Patients present with fever, malaise, cervical lymphadenopathy, sore throat, raspy cough, hoarseness, and other croup-like symptoms. A tough yellow-white or gray-green pseudomembrane forms in the throat. It contains cellular debris and fibrin and, unlike the exudate caused by streptococci, is difficult to remove and can obstruct air flow. If not treated it may result in stridor, suprasternal retractions, tachypnea, cyanosis, and death by suffocation. As the bacteria multiply, they produce a potent exotoxin that prevents protein synthesis in cells. Once the exotoxin has spread to the bloodstream, signs of sepsis develop. The toxin can cause peripheral nerve paralysis, thrombocytopenia, renal and pulmonary involvement, and myocarditis, with ventricular fibrillation resulting in death.

Similar symptoms may be due to tonsillitis, scarlet fever, acute pharyngitis, streptococcal sore throat, peritonsillar abscess, infectious mononucleosis, necrotizing ulcerative gingivitis, acute moniliasis, primary HIV retroviral syndrome, and staphylococcal infections in the respiratory tract after chemotherapy. Examination of a smear from the infected area is advisable; cultures should be obtained in every instance to confirm the diagnosis. In the laryngeal type of diphtheria, edema of the glottis, foreign bodies, and retropharyngeal abscess must be considered.

If an adult or unimmunized child shows signs of infection, then diphtheria antitoxin, containing preformed antibodies, is administered immediately without waiting for laboratory confirmation. Because the antitoxin is made from animal serum, hypersensitivity must first be assessed with an intradermal injection of 1:10 dilute antitoxin. If testing is positive, desensitization should be attempted even though it is time-consuming and carries some risk. When antitoxin is administered, epinephrine 1:1000 and resuscitation equipment should be on standby, and the patient should be closely observed for anaphylaxis. Intravenous erythromycin administered for 7 to 14 days may decrease exotoxin production by C. diphtheriae and limit spread of the disease although it may sometimes cause thrombophlebitis.

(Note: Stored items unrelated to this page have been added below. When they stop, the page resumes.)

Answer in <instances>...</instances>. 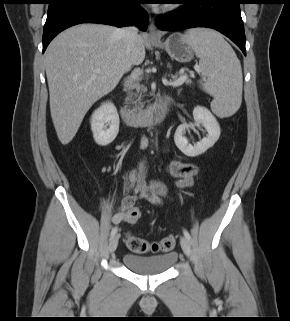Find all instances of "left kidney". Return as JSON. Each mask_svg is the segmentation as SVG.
Instances as JSON below:
<instances>
[{
	"label": "left kidney",
	"instance_id": "obj_1",
	"mask_svg": "<svg viewBox=\"0 0 290 321\" xmlns=\"http://www.w3.org/2000/svg\"><path fill=\"white\" fill-rule=\"evenodd\" d=\"M193 117L195 120L193 124H182L180 125L174 135V141L176 146L187 156L195 157L204 153L207 149L212 147L215 142L219 139L221 130L220 126L214 117V115L205 107L197 106L193 110ZM202 125L205 127L208 135L202 140L192 145L188 142L184 136L185 130L193 127Z\"/></svg>",
	"mask_w": 290,
	"mask_h": 321
}]
</instances>
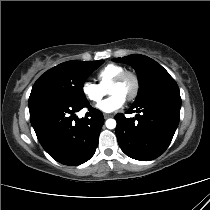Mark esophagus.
<instances>
[{"mask_svg": "<svg viewBox=\"0 0 210 210\" xmlns=\"http://www.w3.org/2000/svg\"><path fill=\"white\" fill-rule=\"evenodd\" d=\"M110 117H112L111 114H104V118H105V119H108V118H110Z\"/></svg>", "mask_w": 210, "mask_h": 210, "instance_id": "esophagus-1", "label": "esophagus"}]
</instances>
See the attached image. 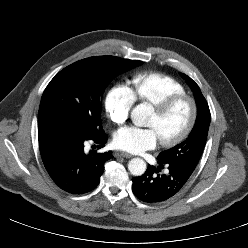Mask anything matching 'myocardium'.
I'll use <instances>...</instances> for the list:
<instances>
[{"label":"myocardium","instance_id":"f54148a6","mask_svg":"<svg viewBox=\"0 0 248 248\" xmlns=\"http://www.w3.org/2000/svg\"><path fill=\"white\" fill-rule=\"evenodd\" d=\"M181 101H187L190 104V118L186 125V127L183 129V131L175 136L174 138L168 139V140H162L160 141V144L163 147H174L181 142H183L192 132L196 121L198 117V104L197 101L190 95L187 94H174L170 95L158 103L152 105L153 111L156 113L157 116H163L165 115L175 104Z\"/></svg>","mask_w":248,"mask_h":248}]
</instances>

The patient is monitored for respiratory distress, sepsis, and myocardial or neural involvement. Humidified oxygen is administered to maintain saturated hemoglobin (SaO2) above 92%, and the patient is assessed for increased ventilatory effort, use of accessory muscles, nasal flaring, stridor, cyanosis, and agitation or decreased level of consciousness. If airway obstruction occurs, intubation, tracheostomy, mechanical ventilation, or other life-support measures may be required. Hypotension, tachycardia, and crackles on auscultation may indicate heart failure. Sepsis may produce fever, tachycardia, and hypotension. Neuromuscular involvement is assessed through weakness, paralysis, or sensory changes. All data are clearly documented. Patients who receive antitoxin are closely observed for local or systemic anaphylaxis.

Strict isolation is maintained until two consecutive negative nasopharyngeal cultures have been obtained at least 1 week after drug therapy ceases. Unimmunized members of the patient's household are advised to receive diphtheria toxoid appropriate for age and to complete the proper series of immunizations. Even if previously immunized, a person should receive a booster immunization if more than 10 years have passed since the last vaccination. All cases of diphtheria must be reported to local public health authorities. Families must be prepared for a prolonged convalescence esp. if the patient has neuromuscular involvement.